Puente de Vida: The Bridge of Life Museum in Panama
Ever wonder how the Caribbean and Pacific separated? Or how certain species ended up in North America while others popped up south of the Equator? Well, the Bridge of Life Museum in Panama will soon have these answers and more. Actually, it will go beyond mere facts by throwing visitors into an interactive experience, where the natural world comes to life under the colorful, jagged and twisting rooftops of a space designed by renowned architect Frank Gehry.
Technically speaking, it’s not exactly a bridge, but it is a new approach to the idea of a museum.
Glass hallways, botanical gardens and a two story aquarium will place visitors in constant contact with the natural world.

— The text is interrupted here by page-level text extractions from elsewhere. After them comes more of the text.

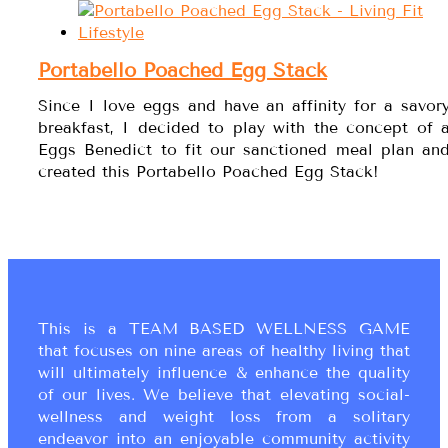
Portabello Poached Egg Stack
Since I love eggs and have an affinity for a savor
breakfast, I decided to play with the concept of 
Eggs Benedict to fit our sanctioned meal plan an
created this Portabello Poached Egg Stack!
This is a TEAM BASED WELLNESS GAME
that focuses on nine areas of healthy living that
will ultimately influence & enhance the quality
of our lives. We believe that elevating social-
wellness and weight loss from a solitary
endeavor into an enjoyable community activity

Innovative exhibits will provide a heightened understanding of environmental wonders, such as, the formation of the Isthmus of Panama, the interchange between man and other western species, and the ongoing global effects on Central America.
Now, you may be asking, Why Panama? Well, few communities can boast the unique biodiversity of this region. Life on the isthmus features extreme climates, many different environments, and an abundance of water. This combination produces unparalleled intensity at every scale on the chain of life.
Scheduled to open in 2009, The Bridge of Life will sit in the Amador area of Panama City, at the tip of a causeway on the Pacific entrance to the Panama Canal. It is funded by the Amador Foundation in conjunction with the Smithsonian Institute, Gehry Partner, Bruce Mau Designs, and Edwina von Gal Landscaping.
For anyone who has stood in awe of Gehry’s Guggenheim Museum in Bilbao, Spain, or who wants to experience the newest wave in ecological education, The Bridge of Life is a must-see.